Required action: Write out exactly the lines running from the one that contains "Ξένες Γλώσσες" through the end of the material.

Supplied material:
= Beginning of Section =
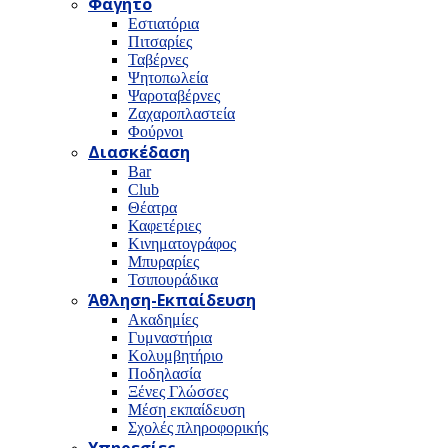
Φαγητό
Εστιατόρια
Πιτσαρίες
Ταβέρνες
Ψητοπωλεία
Ψαροταβέρνες
Ζαχαροπλαστεία
Φούρνοι
Διασκέδαση
Bar
Club
Θέατρα
Καφετέριες
Κινηματογράφος
Μπυραρίες
Τσιπουράδικα
Άθληση-Εκπαίδευση
Ακαδημίες
Γυμναστήρια
Κολυμβητήριο
Ποδηλασία
Ξένες Γλώσσες
Μέση εκπαίδευση
Σχολές πληροφορικής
= End of Section =
Your response:
Ξένες Γλώσσες
Μέση εκπαίδευση
Σχολές πληροφορικής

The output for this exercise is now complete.